(Screenshot grounding data)
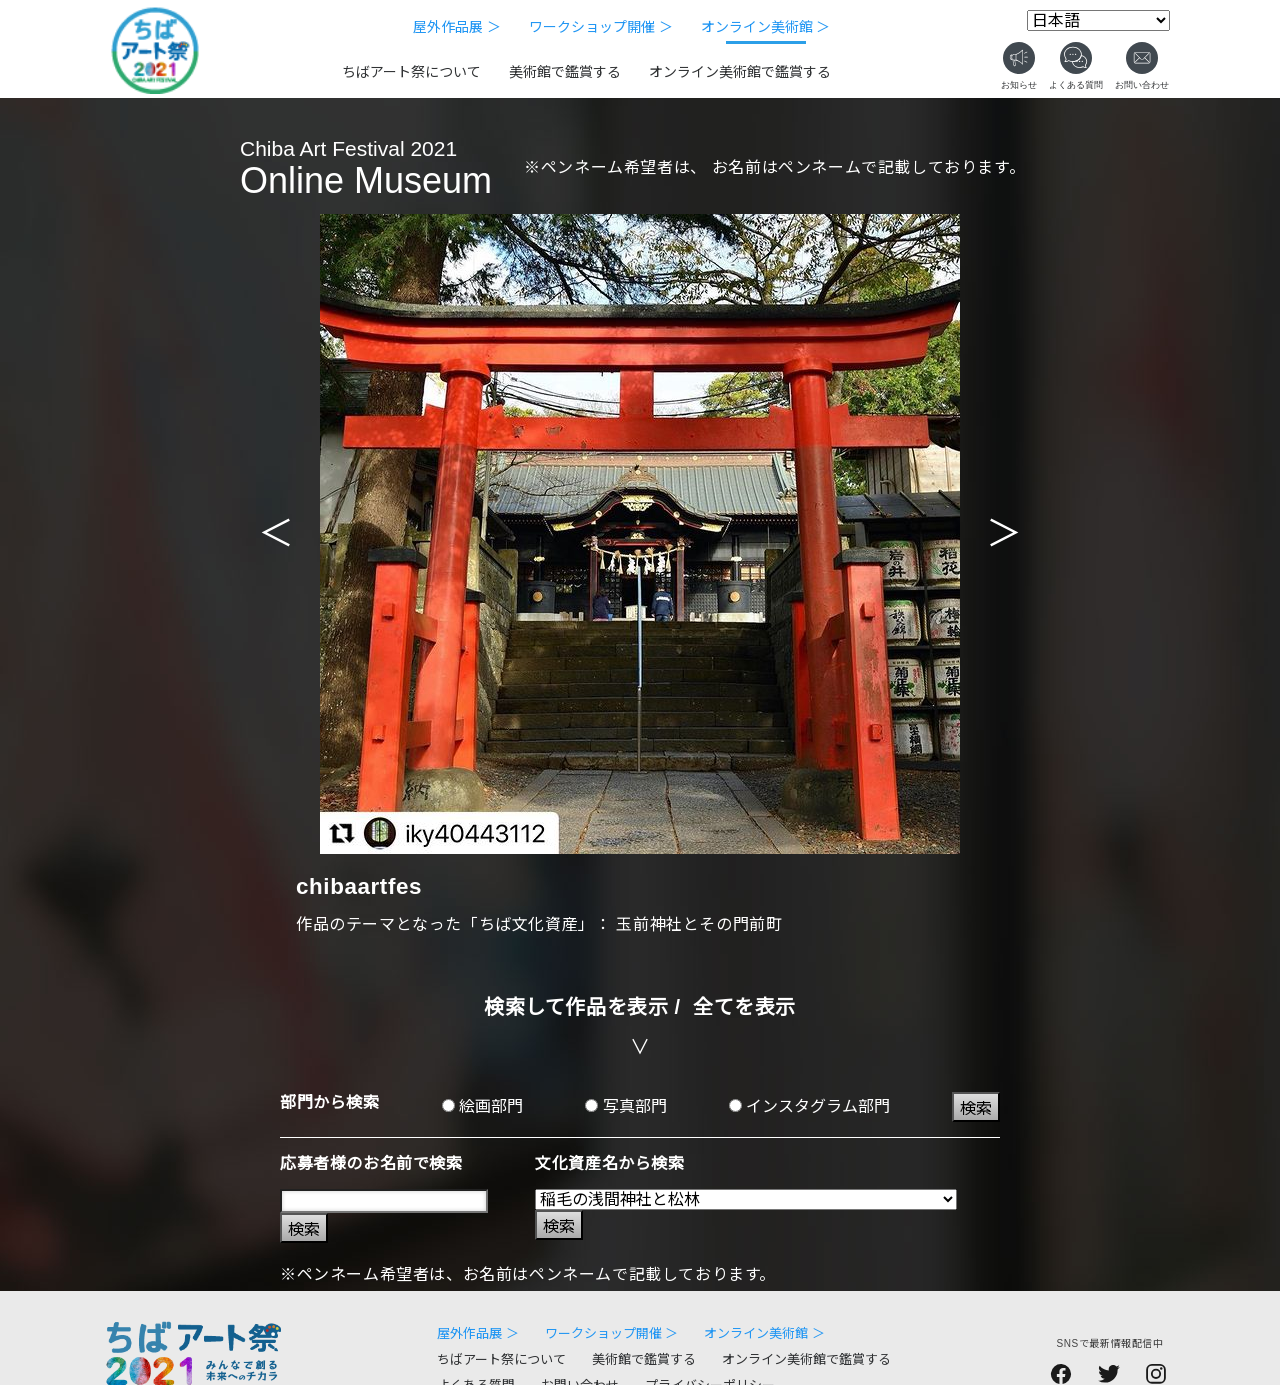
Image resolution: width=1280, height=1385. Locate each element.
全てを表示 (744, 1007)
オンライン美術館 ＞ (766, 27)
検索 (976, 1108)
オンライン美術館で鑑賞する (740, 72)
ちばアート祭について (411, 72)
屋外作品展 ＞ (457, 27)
--
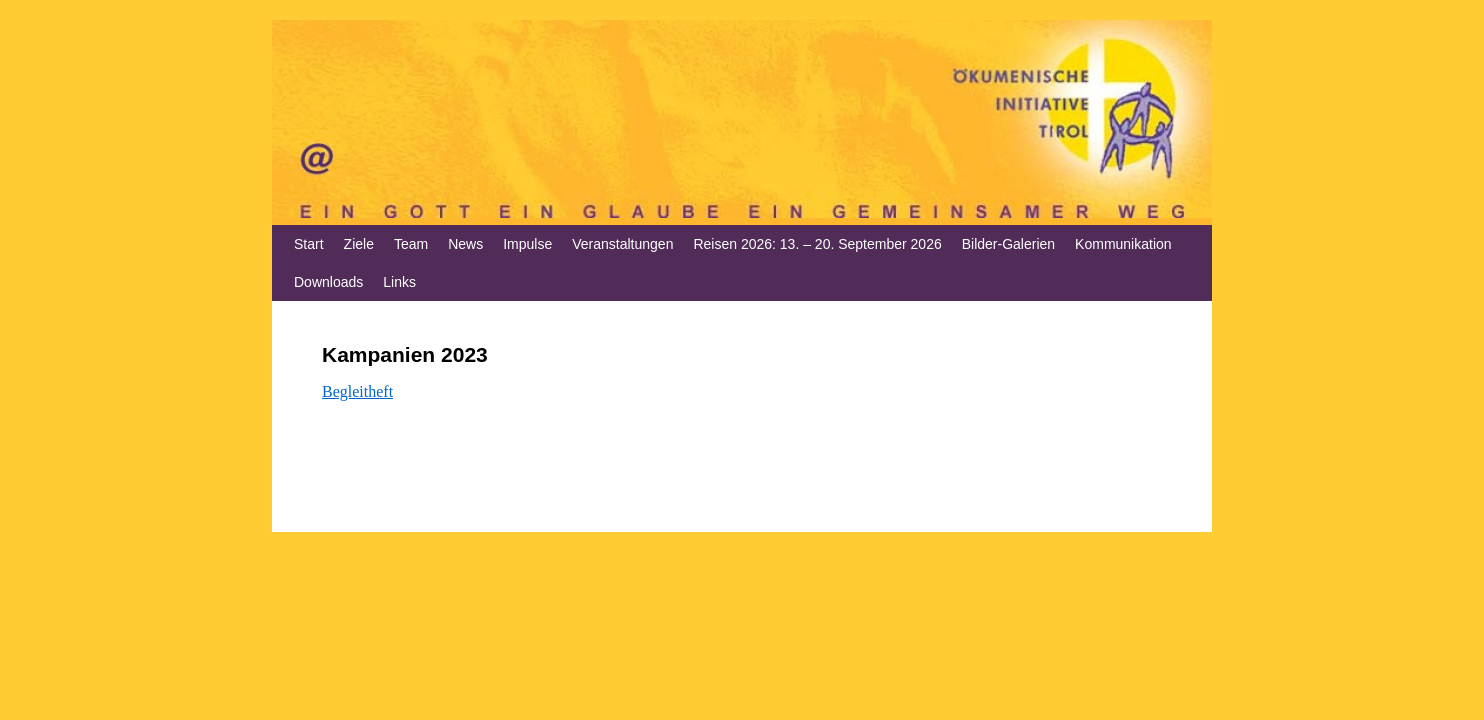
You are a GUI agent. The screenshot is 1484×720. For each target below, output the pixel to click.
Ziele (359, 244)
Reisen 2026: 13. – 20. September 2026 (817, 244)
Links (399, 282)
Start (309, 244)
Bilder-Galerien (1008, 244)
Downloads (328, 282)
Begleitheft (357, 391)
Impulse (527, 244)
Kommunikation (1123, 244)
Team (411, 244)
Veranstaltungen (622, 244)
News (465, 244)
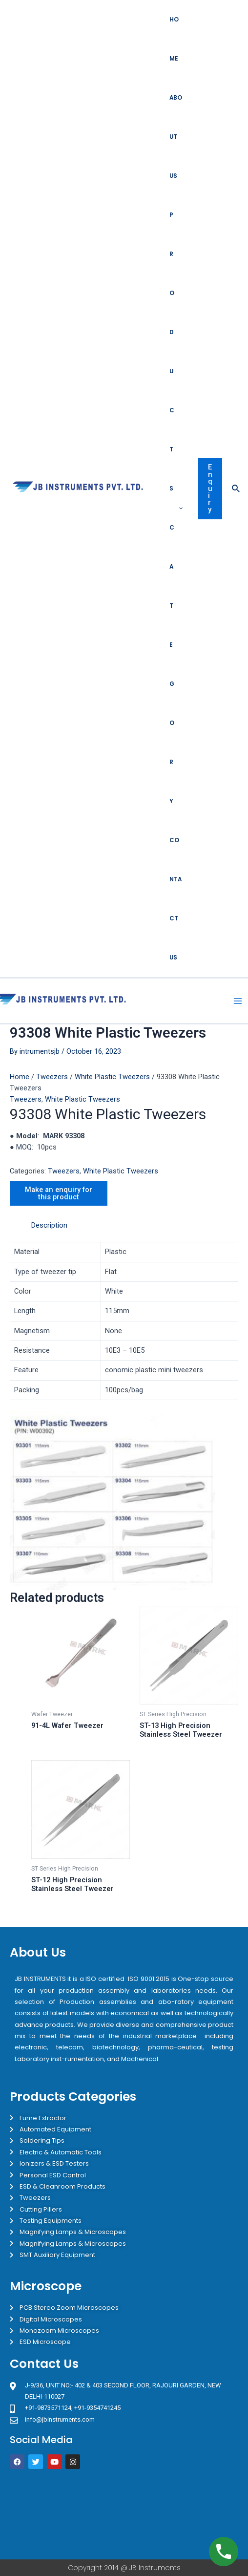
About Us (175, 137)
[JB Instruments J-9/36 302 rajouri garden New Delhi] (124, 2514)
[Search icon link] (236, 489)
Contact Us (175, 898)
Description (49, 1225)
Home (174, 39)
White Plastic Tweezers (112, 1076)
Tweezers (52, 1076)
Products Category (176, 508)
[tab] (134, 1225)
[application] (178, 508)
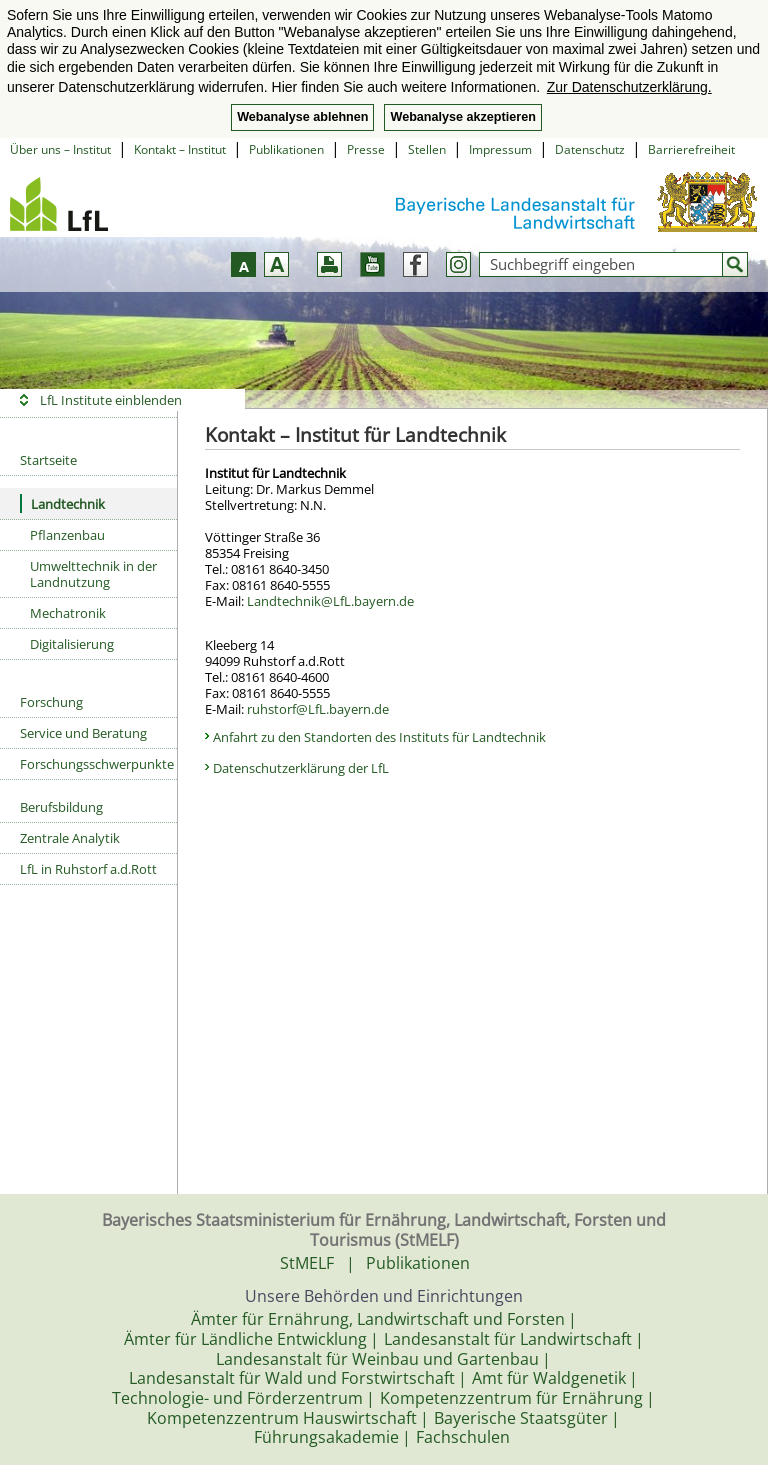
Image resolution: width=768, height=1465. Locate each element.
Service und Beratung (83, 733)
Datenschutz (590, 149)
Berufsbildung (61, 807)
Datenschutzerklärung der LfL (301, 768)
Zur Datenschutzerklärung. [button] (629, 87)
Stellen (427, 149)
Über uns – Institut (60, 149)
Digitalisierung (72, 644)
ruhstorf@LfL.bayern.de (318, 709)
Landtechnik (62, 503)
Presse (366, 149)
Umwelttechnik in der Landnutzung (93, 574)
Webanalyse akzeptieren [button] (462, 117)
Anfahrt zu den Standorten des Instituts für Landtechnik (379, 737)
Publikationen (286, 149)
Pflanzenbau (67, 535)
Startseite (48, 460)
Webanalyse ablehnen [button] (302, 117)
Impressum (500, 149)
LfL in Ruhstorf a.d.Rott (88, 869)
==
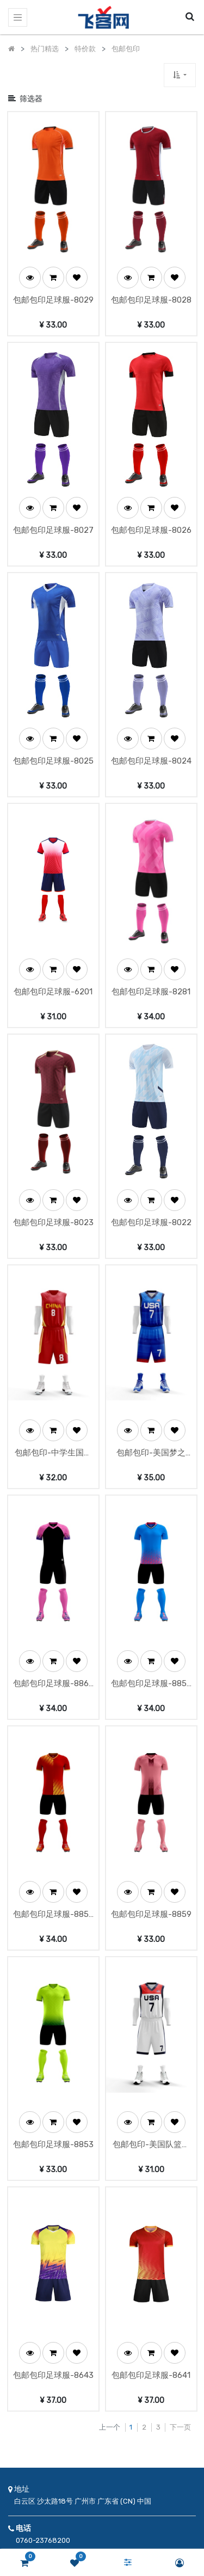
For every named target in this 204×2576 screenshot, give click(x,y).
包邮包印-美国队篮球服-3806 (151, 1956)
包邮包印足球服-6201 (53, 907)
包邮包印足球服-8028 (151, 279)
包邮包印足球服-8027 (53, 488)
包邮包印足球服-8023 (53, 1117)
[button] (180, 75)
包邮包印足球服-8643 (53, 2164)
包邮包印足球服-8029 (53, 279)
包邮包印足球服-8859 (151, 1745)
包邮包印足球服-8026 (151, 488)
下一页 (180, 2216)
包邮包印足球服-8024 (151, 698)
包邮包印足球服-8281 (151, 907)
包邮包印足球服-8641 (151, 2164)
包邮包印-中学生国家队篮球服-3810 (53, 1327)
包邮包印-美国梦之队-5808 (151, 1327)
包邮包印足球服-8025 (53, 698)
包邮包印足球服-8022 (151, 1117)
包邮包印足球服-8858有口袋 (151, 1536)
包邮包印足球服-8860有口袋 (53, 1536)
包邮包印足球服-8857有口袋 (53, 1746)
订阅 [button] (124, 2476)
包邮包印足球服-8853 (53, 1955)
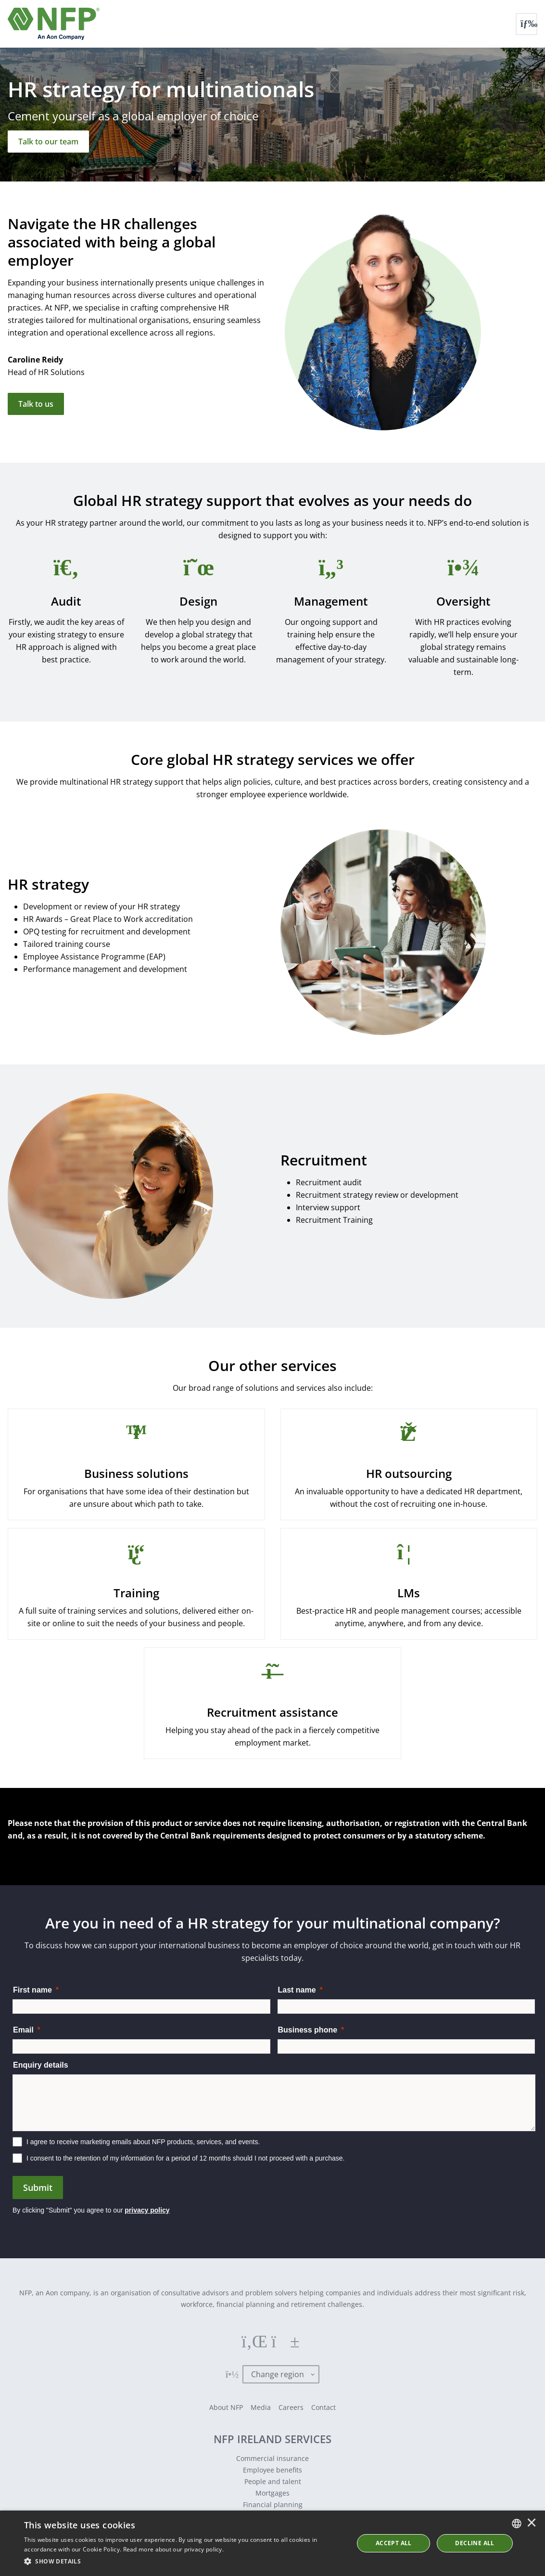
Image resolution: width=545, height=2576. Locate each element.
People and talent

→ **What you are asked to do**
The data above holds the lines to copy: start at the one with "包邮包印足球服-8859 (151, 1745)", stop at the one with "People and talent", include both, copy them exactly without pictures, and copy nothing else.

→ **Exercise result**
包邮包印足球服-8859 (151, 1745)
包邮包印足球服-8026 (151, 488)
下一页 (180, 2216)
包邮包印足球服-8024 (151, 698)
包邮包印足球服-8281 (151, 907)
包邮包印足球服-8641 (151, 2164)
包邮包印-中学生国家队篮球服-3810 (53, 1327)
包邮包印-美国梦之队-5808 (151, 1327)
包邮包印足球服-8025 (53, 698)
包邮包印足球服-8022 (151, 1117)
包邮包印足球服-8858有口袋 (151, 1536)
包邮包印足球服-8860有口袋 (53, 1536)
包邮包印足球服-8857有口袋 (53, 1746)
订阅 [button] (124, 2476)
包邮包印足球服-8853 (53, 1955)
Image resolution: width=545, height=2576. Locate each element.
People and talent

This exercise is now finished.